- Born: 21 January 1974 Prague, Czechoslovakia
- Died: 19 May 2026 (aged 52)
- Education: Charles University
- Occupations: Writer, translator
- Writing career
- Genres: Children's literature, Young adult literature, Novel
- Notable work: Zmatení jazyků aneb Bruselský cestopis (2006)

= Veronika Valentová =

Czech writer and translator (1974–2026)

Veronika Valentová (21 January 1974 – 19 May 2026) was a Czech writer and translator.

== Background ==
Valentová was born in Prague on 21 January 1974. She studied languages and literature at Charles University in Prague, as well as at universities in Nice, Aix-en-Provence, and Paris.

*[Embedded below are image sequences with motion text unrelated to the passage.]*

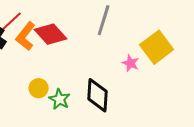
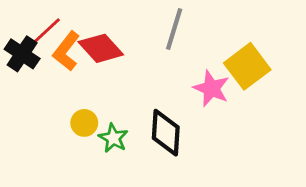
pink star: (131, 63) -> (211, 88), size x1.5

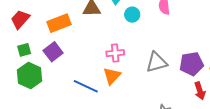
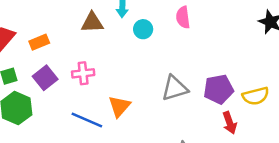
orange rectangle: (59, 23) -> (39, 42), moved, size x0.7
pink cross: (115, 53) -> (83, 73), moved

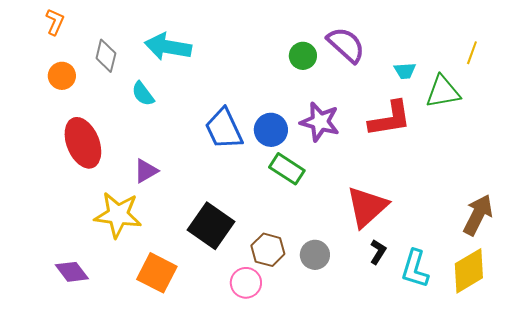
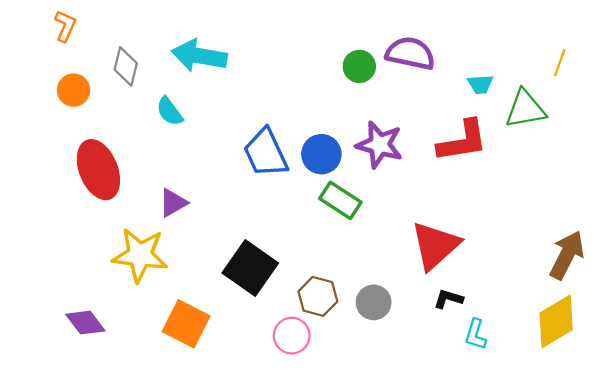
purple semicircle: (346, 45) -> (410, 53), turned -30
black L-shape: (378, 252) -> (448, 299), turned -105
cyan L-shape: (415, 269) -> (476, 334), moved, size x0.7

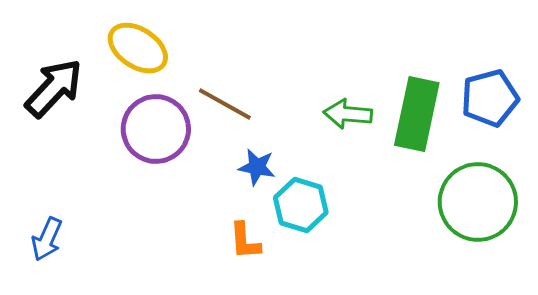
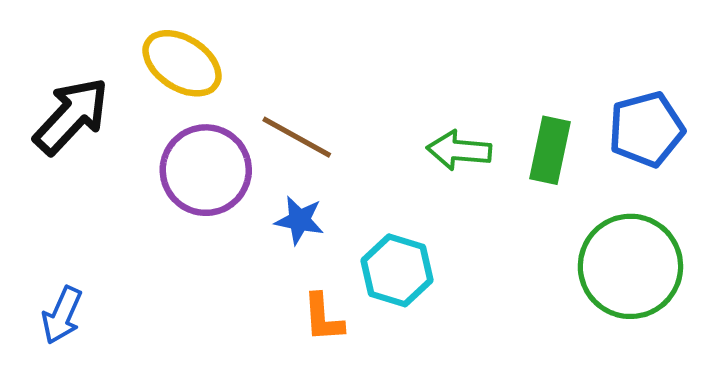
green rectangle: (417, 114) -> (550, 150), size x0.7
blue star: (257, 167) -> (299, 220), moved

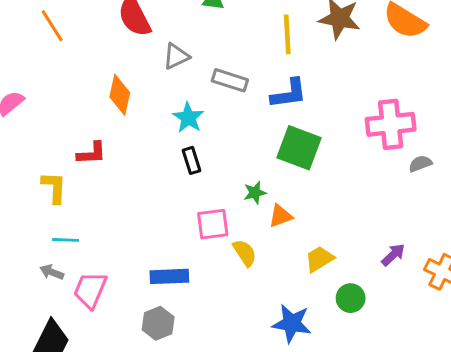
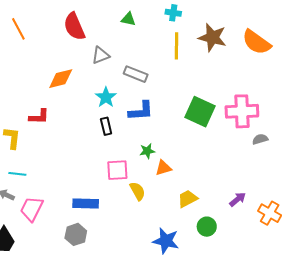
blue L-shape: (289, 94) -> (141, 111), moved
orange diamond: (120, 95) -> (61, 79), turned 60
green square: (299, 148) -> (200, 112), moved

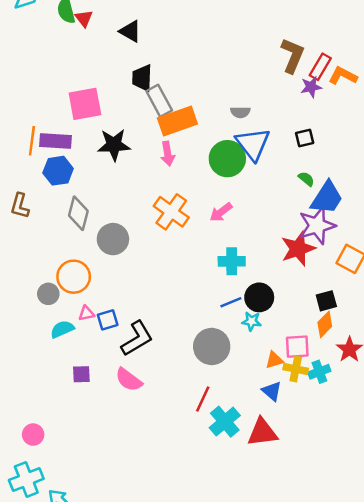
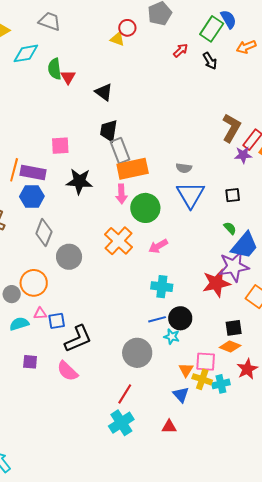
pink square: (85, 104) -> (60, 146), size x0.7
green circle: (227, 159) -> (145, 208), moved
orange diamond: (325, 324) -> (230, 347), turned 60
orange triangle: (274, 360) -> (186, 370), turned -49
cyan cross: (225, 422) -> (121, 423), moved
red triangle: (262, 432) -> (169, 427), size x0.6

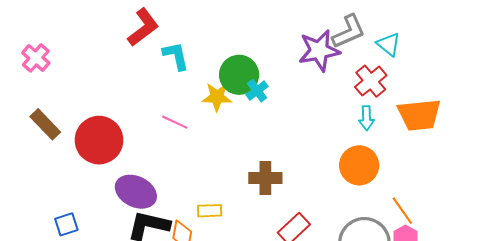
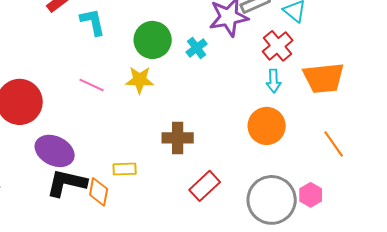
cyan cross: (257, 91) -> (197, 48), moved
yellow star: (217, 97) -> (140, 80), moved
orange line: (402, 211) -> (334, 144), moved

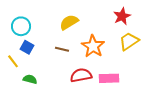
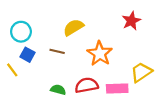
yellow trapezoid: (129, 41) -> (141, 72), moved
brown line: (62, 49) -> (57, 51), moved
green semicircle: (30, 79) -> (58, 90), moved

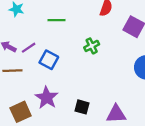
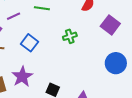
purple line: (29, 48) -> (14, 16), moved

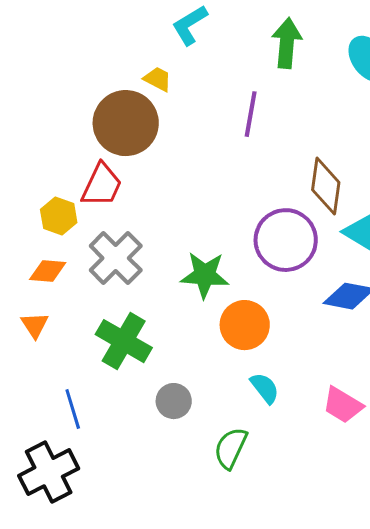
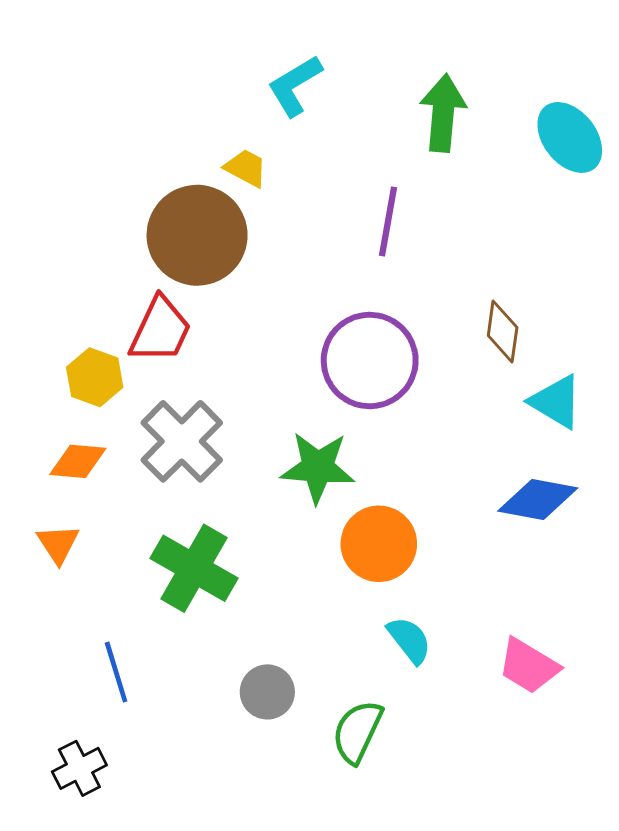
brown diamond: (326, 186) -> (503, 331), size x0.7
purple circle: (286, 240) -> (370, 360), moved
gray circle: (174, 401) -> (267, 692), moved
black cross: (49, 472) -> (79, 768), size x0.6

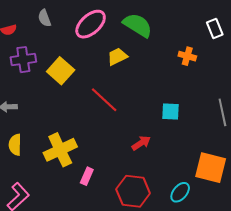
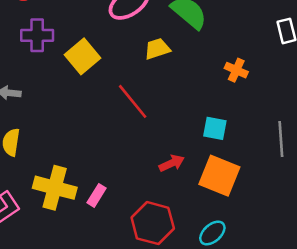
orange cross: (187, 56) -> (236, 70), moved
yellow cross: (60, 150) -> (55, 188), moved, turned 32
orange square: (211, 168) -> (219, 176), moved

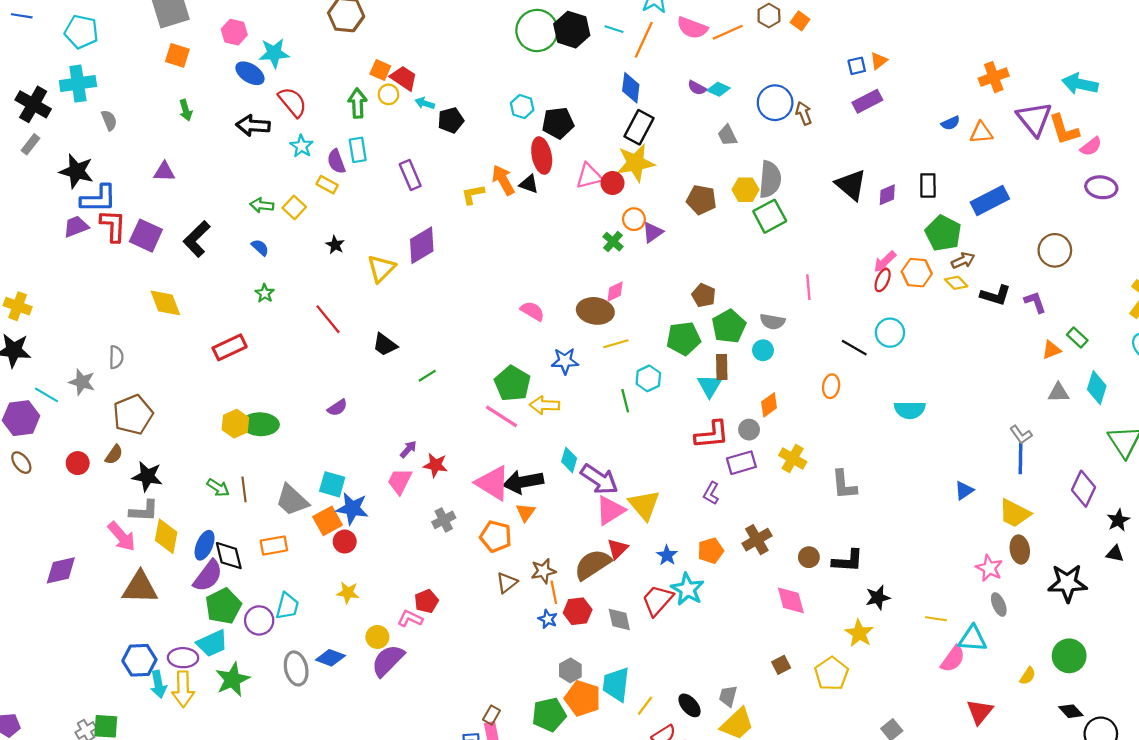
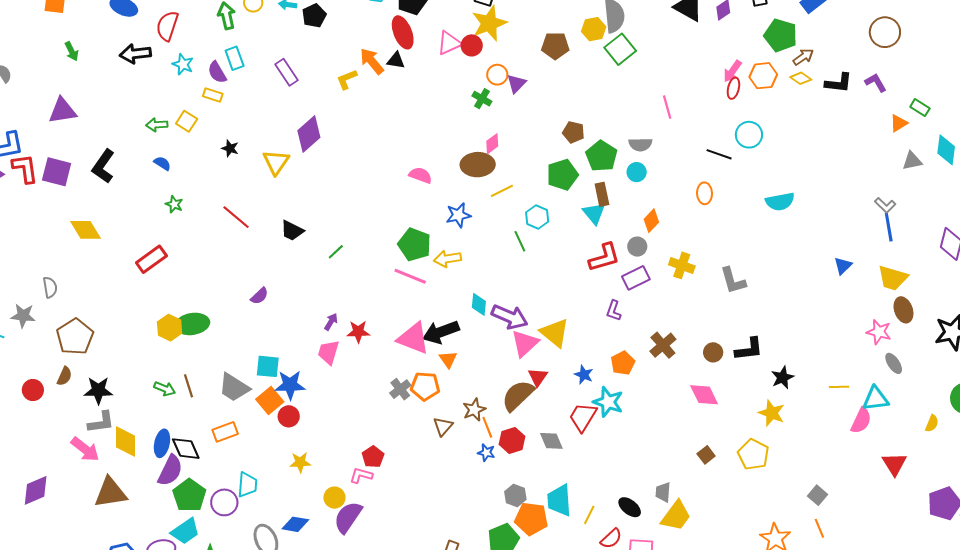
red semicircle: (293, 102) -> (167, 26), turned -112
purple triangle: (164, 172) -> (62, 111), size x1.4
gray cross: (444, 520) -> (400, 389), moved

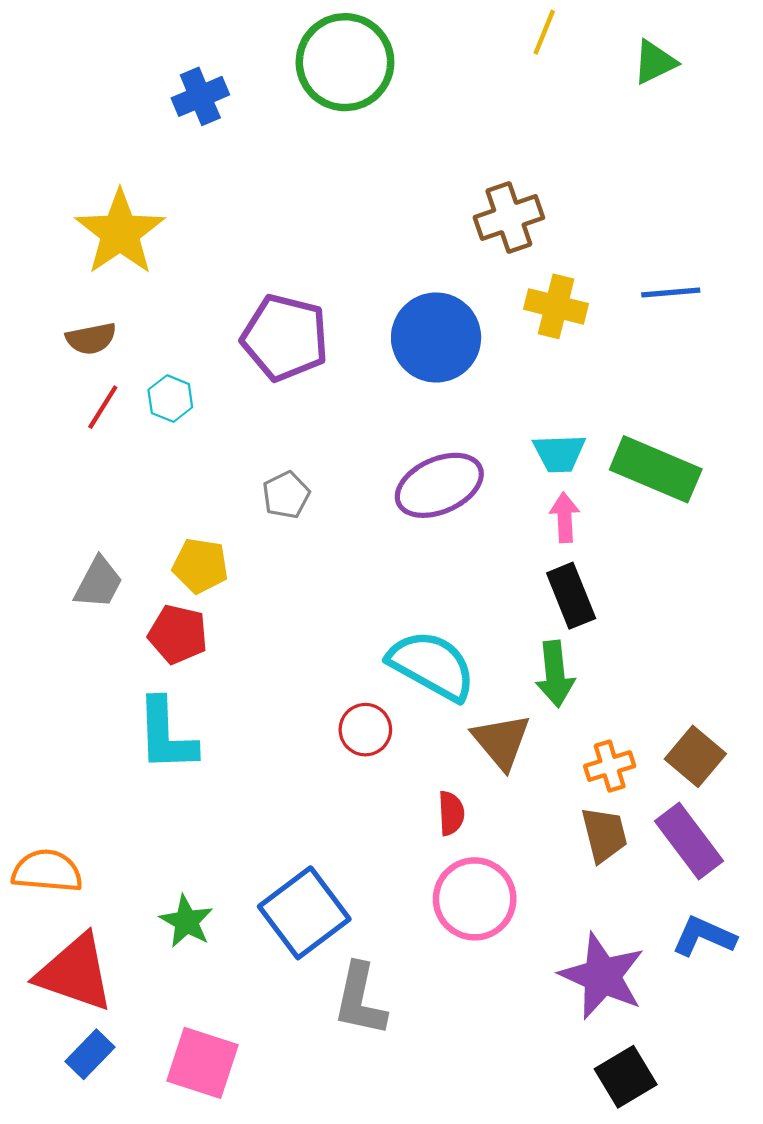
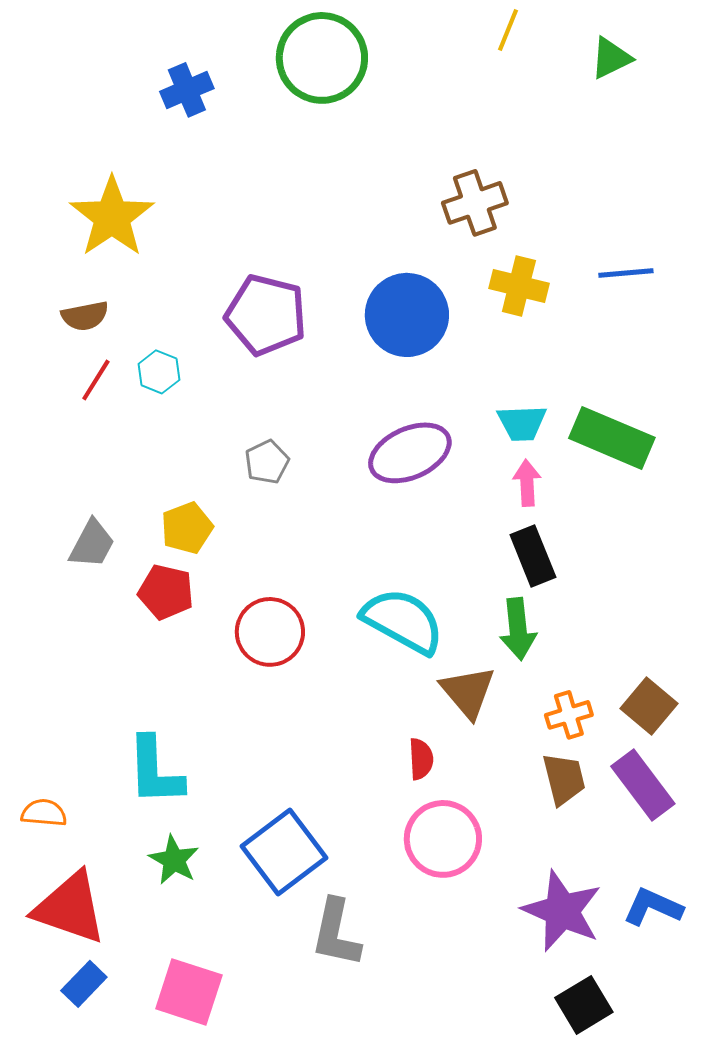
yellow pentagon: (200, 566) -> (187, 528), turned -30
red circle: (365, 730) -> (270, 632), moved, size x1.4
cyan L-shape: (166, 735) -> (155, 771), moved
orange semicircle: (47, 871) -> (44, 813), size x0.7
blue L-shape: (704, 936) -> (653, 907), moved

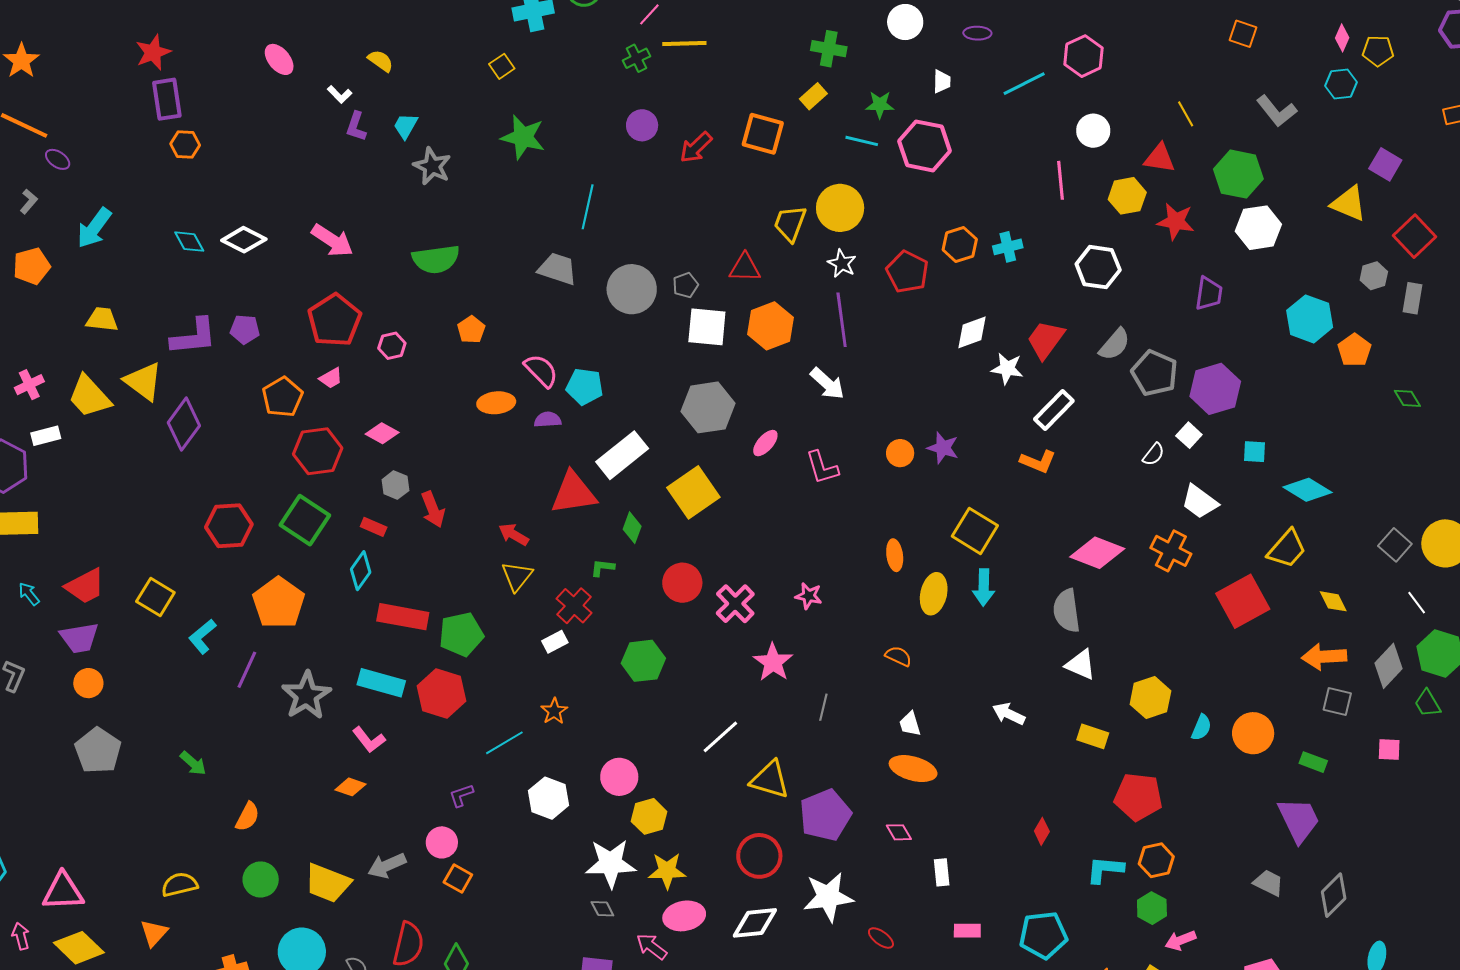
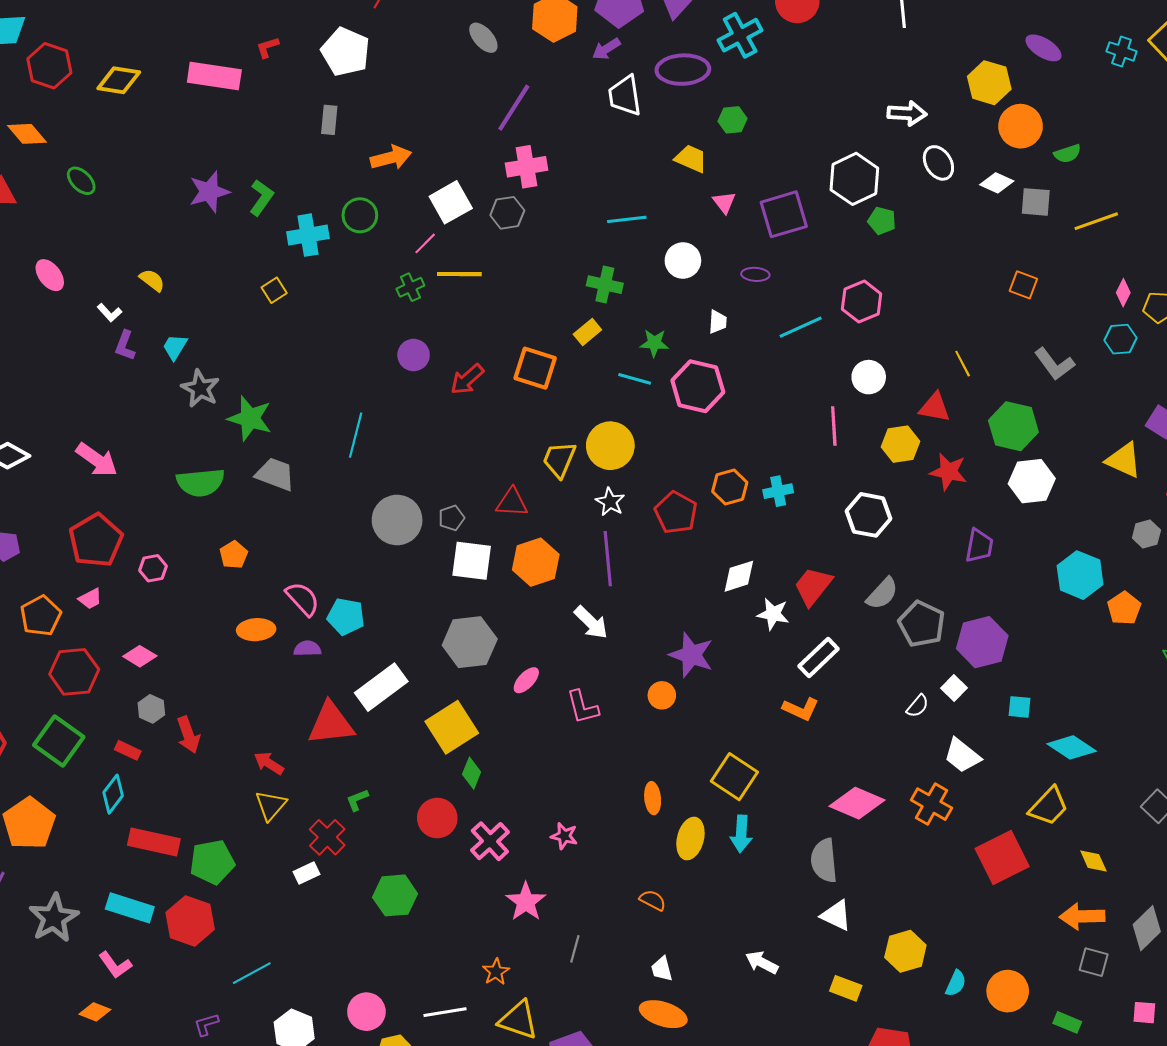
green star: (523, 137) -> (250, 418), moved
gray trapezoid: (558, 269) -> (275, 474), moved
purple star: (943, 448) -> (691, 655), moved, size x1.4
green diamond: (632, 528) -> (472, 773), moved
green L-shape: (602, 568) -> (357, 800), turned -30
orange star: (554, 711) -> (496, 972), moved
white line: (720, 737) -> (445, 1012), moved, turned 30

She lived in France from 1996 and, starting in 2004, worked as a translator at the European Economic and Social Committee in Brussels. She died suddenly on 19 May 2026, at the age of 52.

== Literary work ==
Valentová wrote primarily for young people and their parents. Her books include Karlík Nezbedník – Knížka pro tvrdohlavé děti a jejich zoufalé rodiče (2017), Meteorit z Mušlovky (2022), and Tajný pramen z Hůrky (2025). She also published the novels Zmatení jazyků aneb Bruselský cestopis (2006) and Nicka dobývá Ameriku (2012).